Dataset entries
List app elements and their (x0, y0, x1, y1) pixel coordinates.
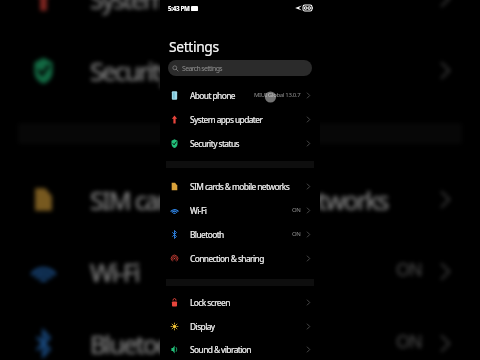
button[interactable]: System apps updater (160, 107, 320, 131)
button[interactable]: Bluetooth (0, 306, 480, 360)
staticText: System apps updater (90, 0, 309, 15)
button[interactable]: SIM cards & mobile networks (160, 174, 320, 198)
staticText: MIUI Global 13.0.7 (254, 91, 301, 99)
button[interactable]: Security status (160, 131, 320, 155)
staticText: Connection & sharing (190, 253, 264, 264)
button[interactable]: Sound & vibration (160, 338, 320, 360)
staticText: Wi-Fi (190, 205, 207, 216)
staticText: About phone (190, 90, 235, 101)
staticText: SIM cards & mobile networks (190, 181, 290, 192)
staticText: ON (292, 230, 301, 238)
button[interactable]: System apps updater (0, 0, 480, 33)
staticText: Security status (190, 138, 239, 149)
staticText: Display (190, 321, 215, 332)
staticText: System apps updater (190, 114, 263, 125)
button[interactable]: SIM cards & mobile networks (0, 162, 480, 234)
staticText: ON (292, 206, 301, 214)
staticText: Bluetooth (190, 229, 224, 240)
staticText: 5:43 PM (168, 4, 190, 12)
staticText: Lock screen (190, 297, 230, 308)
staticText: Search settings (182, 64, 223, 73)
button[interactable]: Lock screen (160, 290, 320, 314)
button[interactable]: Connection & sharing (160, 246, 320, 270)
button[interactable]: Wi-Fi (0, 234, 480, 306)
staticText: ON (396, 330, 423, 354)
staticText: Sound & vibration (190, 344, 251, 355)
staticText: Settings (169, 37, 219, 56)
button[interactable]: Search settings (168, 60, 312, 76)
button[interactable]: Wi-Fi (160, 198, 320, 222)
staticText: Security status (90, 54, 237, 87)
button[interactable]: Security status (0, 33, 480, 105)
button[interactable]: Bluetooth (160, 222, 320, 246)
staticText: ON (396, 258, 423, 282)
button[interactable]: About phone (160, 83, 320, 107)
staticText: Wi-Fi (90, 255, 141, 288)
staticText: SIM cards & mobile networks (90, 183, 390, 216)
staticText: Bluetooth (90, 327, 192, 360)
button[interactable]: Display (160, 314, 320, 338)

- DIRECTIONS: All of the entries above are to be written out exactly, with no pictures.

- ANSWER FOR THIS EXERCISE:
List app elements and their (x0, y0, x1, y1) pixel coordinates.
button[interactable]: System apps updater (160, 107, 320, 131)
button[interactable]: Bluetooth (0, 306, 480, 360)
staticText: System apps updater (90, 0, 309, 15)
button[interactable]: SIM cards & mobile networks (160, 174, 320, 198)
staticText: MIUI Global 13.0.7 (254, 91, 301, 99)
button[interactable]: Security status (160, 131, 320, 155)
staticText: Connection & sharing (190, 253, 264, 264)
button[interactable]: Sound & vibration (160, 338, 320, 360)
staticText: Wi-Fi (190, 205, 207, 216)
staticText: About phone (190, 90, 235, 101)
staticText: SIM cards & mobile networks (190, 181, 290, 192)
staticText: ON (292, 230, 301, 238)
button[interactable]: System apps updater (0, 0, 480, 33)
staticText: Security status (190, 138, 239, 149)
staticText: Display (190, 321, 215, 332)
staticText: System apps updater (190, 114, 263, 125)
button[interactable]: SIM cards & mobile networks (0, 162, 480, 234)
staticText: ON (292, 206, 301, 214)
staticText: Bluetooth (190, 229, 224, 240)
staticText: 5:43 PM (168, 4, 190, 12)
staticText: Lock screen (190, 297, 230, 308)
staticText: Search settings (182, 64, 223, 73)
button[interactable]: Lock screen (160, 290, 320, 314)
button[interactable]: Connection & sharing (160, 246, 320, 270)
button[interactable]: Wi-Fi (0, 234, 480, 306)
staticText: ON (396, 330, 423, 354)
staticText: Sound & vibration (190, 344, 251, 355)
staticText: Settings (169, 37, 219, 56)
button[interactable]: Search settings (168, 60, 312, 76)
button[interactable]: Wi-Fi (160, 198, 320, 222)
staticText: Security status (90, 54, 237, 87)
button[interactable]: Security status (0, 33, 480, 105)
button[interactable]: Bluetooth (160, 222, 320, 246)
staticText: ON (396, 258, 423, 282)
button[interactable]: About phone (160, 83, 320, 107)
staticText: Wi-Fi (90, 255, 141, 288)
staticText: SIM cards & mobile networks (90, 183, 390, 216)
staticText: Bluetooth (90, 327, 192, 360)
button[interactable]: Display (160, 314, 320, 338)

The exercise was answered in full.